12 Ideas to Explode Your Email List With Contests And Sweepstakes in 2014

Beyond • February 6, 2014

Doing better, bigger, braver. This is what I aim for this year. How do you feel? Have you dreamed of sending better emails? Or sending them to more people? I am sure you really want this latter one, and you are not alone. To help you we created an infographic from the best ideas so you can start the year with a big bang. 12 Viral Contest Ideas: One For Each And Every Month Of The Year Before going to the details, remember that the best part is that these promotions are fun to enter for the subscriber. Besides, who would mind a little bribe here and there? I am okay with being bribed! Actually these incentivized opt-ins are common. According to the research of Marketing Sherpa more than half of the most effective list building techniques include an incentive of some sort, like a whitepaper, a gift card or a coupon. Another positive side effect of contests and sweepstakes are that they are viral.
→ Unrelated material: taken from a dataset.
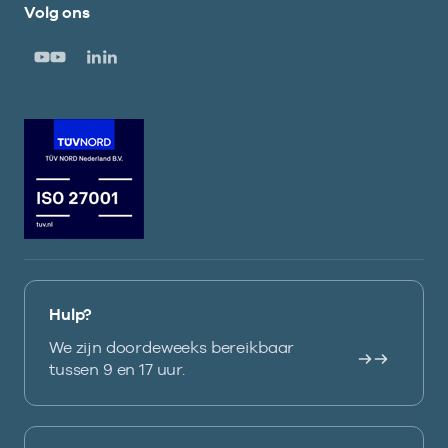
Volg ons
Hulp?
We zijn doordeweeks bereikbaar
tussen 9 en 17 uur.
Subscribers need to invite their friends to increase their own chances of winning, or to be eligible to enter. Facebook has some functions that help the promotion to spread (auto posting, sharing, etc.). That’s the natural space for your subscribers to share with friends. Anyway, here are the 12 suggestions: Okay, there are a lot of promotion types mentioned in this info-graphic. Let me shed some light on which one is for what reason: sweepstakes are mainly for lead generation, contests are more for engagement and reaching the friends of fans, and deals are mostly for driving sales. For sweepstakes (quiz, poll, draw) you can grant bonus entry points after they invite their friends. The more friends they invite, the better their chances of winning. For contests (video-, photo-, essay contest) the winner might be decided based on the number of votes they receive for their entry. So entrants will be asking friends to vote. Over to you What would you add to the list? Do you use contests and sweepstakes as a form of lead generation? Here are some case studies on Antavo’s site that may help with inspiration (some of them are extremely successful … instead of being jealous please be aware that you can do the same). Antavo is a Benchmark Email partner. The subscribers collected with contests and sweepstakes can by synchronized with your Benchmark account.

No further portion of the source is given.